One of the items that you don’t think about until something goes wrong is the wheel bearings. And do you have any idea where you’ll be at the time? Make a quick side-to-side wobble of the wheels part of your oil change/minor service checklist to prevent finding yourself in a tidal poo torrent. Wheel bearings can be replaced more frequently if replaced every few hours or every few kilometres. Suppose your race or play in sandy or muddy conditions regularly. In that case, you may choose to shorten this interval to every 5000 kilometres (or 80 hours).
We’ve used a seals-and-all aftermarket kit for this feature. Bearings and seals can be purchased individually or as an OEM part from your local bike store.
Tools required for the replacement
Oil seal prising tool (can be a screwdriver)
Long metal drift/punch (8-10mm diameter)
Removal of the old bearings
The side-to-side examination has revealed play. Therefore we’ll need to repair the bearings. To begin, remove the wheel and any spacers from it. Using a medium-sized screwdriver, pry the seals from their slots. Get rid of all the gunk and look for a circlip or collar to keep the collar in place. A specific tool is required to remove the retaining collar on Honda’s rear wheel bearings. A circlip is also common on Yamahas. As a result, there will often be three bearings to replace in the rear hub on the drive (sprocket side).
The bearings can be removed by removing the circlips. The alloy crush tube can be seen if you look between the bearings. So that your drift can gain an edge on the lower bearing, this must be shifted to one side. You’ll have to move the bearings side-to-side with the drift to get them out as squarely as possible because they’re interference fit (a tight mechanical fit) in the hub. The hub can be damaged if you attempt to drive the bearing too far out of alignment. The problem is worn hubs if the bearings are loose and virtually fall out independently.

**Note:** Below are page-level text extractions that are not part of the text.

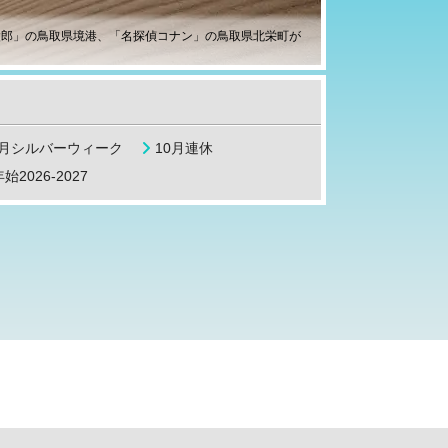
太郎」の鳥取県境港、「名探偵コナン」の鳥取県北栄町が
9月シルバーウィーク
10月連休
始2026-2027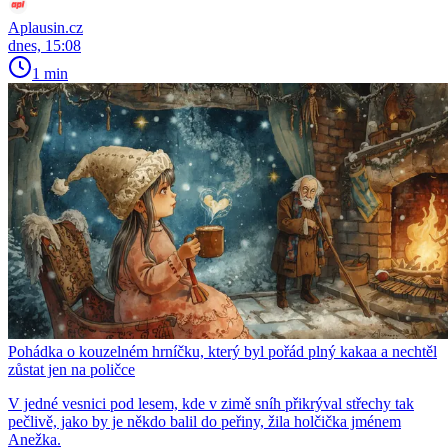
Aplausin.cz
dnes, 15:08
1 min
Pohádka o kouzelném hrníčku, který byl pořád plný kakaa a nechtěl
zůstat jen na poličce
V jedné vesnici pod lesem, kde v zimě sníh přikrýval střechy tak
pečlivě, jako by je někdo balil do peřiny, žila holčička jménem
Anežka.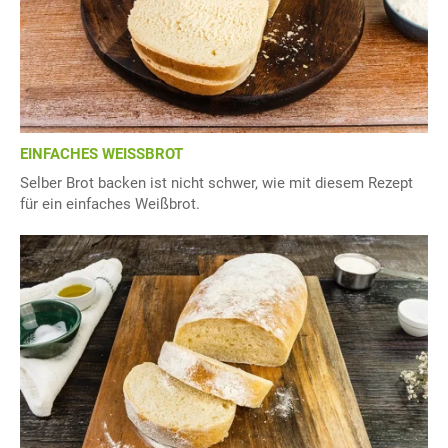
EINFACHES WEISSBROT
Selber Brot backen ist nicht schwer, wie mit diesem Rezept
für ein einfaches Weißbrot.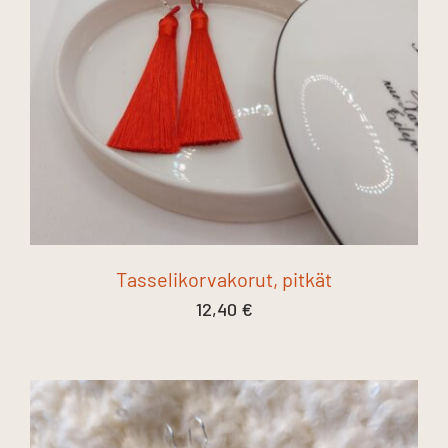
Tasselikorvakorut, pitkät
12,40
€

Inspection of new components
This is a good moment to inspect the new components that have replaced the old ones. Layout the new pieces next to the old ones and see if the measurements are correct. You’ll find the component number stamped on the side of the dust seals that go on the wheels of your vehicle. A four-digit number beginning with the digit “6” will be used. Look for signs of wear on the ends of the bearings by inspecting the metal crush tube. Replace the tube if you believe it is worn out within tolerance. When the rear wheel is tightened, a worn tube compresses the bearing inners beyond their capacity, causing them to collapse.
Check the bore of the bearings to see whether they’re loose. A worn hub has only one choice in theory: toss it away. However, there are a few workarounds for a worn-out hub. Punch the bore with a center punch (preferably a sharp one) so the bearing has something to latch on. This works, but it’s not the best solution. You can glue the tiny suckers back using JB Weld (two-part epoxy) if the hub is badly worn. Only old bikes, where it’s likely the final set of bearings they’ll ever see, get this desperate. With a little heat, you can remove the glued-in bearings.
Insertion/Replacement of new bearings
To reinstall the new bearings, use contact or brake cleaner to thoroughly clean all components. To prevent the bearings from moving within their bores, apply a thin layer of low- to medium-strength Loctite to each. Loctite bearing strength might be used if you have a loose bore. Using a socket slightly larger than the bearing bore will make new bearings easier to press. The inner part of the bearings will be destroyed and need to be replaced before they’ve turned a wheel if you strike or press on them. Only ever use the bearing’s outer ring as a means of propulsion. Ensure that the mating surface of the bearing is completely seated.
Removal of crush tube
Before installing the second bearing, make sure to replace the crush tube that was removed during the installation of the first one. Once the snap ring/threaded collar is reinstalled, the final step is to reattach the wheel to the bike and install the seals. Consider that Honda’s lock-ring is known to wear out quickly, so it’s good to constantly buy a new one. They’re included in a few packages, but you can also buy the OEM version.
Expert Tips on how to remove and replace motorcycle wheel bearings
This type of bearing features all of the wheels. Unless you’re a trader, the best location to buy bearings is at your local bearing shop. NTN LLU bearings have an impenetrable seal to muck and dust, so I like them. The sealed drag is a touch higher, but the bearings tend to survive longer than they would otherwise.
Yamahas’ front wheels had an open bearing for years, and as a result, they wear out early. Installing open bearings is not appropriate; instead, use sealed bearings.
Alternatively, you can carefully remove the seals from the bearings and repack them with a waterproof lubricant like lithium grease. Always start by rinsing off the old gunk. Maxima, Silkolene, Bel-Ray (an old favorite), and Motorex are some of the best greases to utilize.
Before installing new bearings, gently remove the dust seal and reapply the lubricant. They all leave the factory with very little lubricant, which increases the risk of early failure.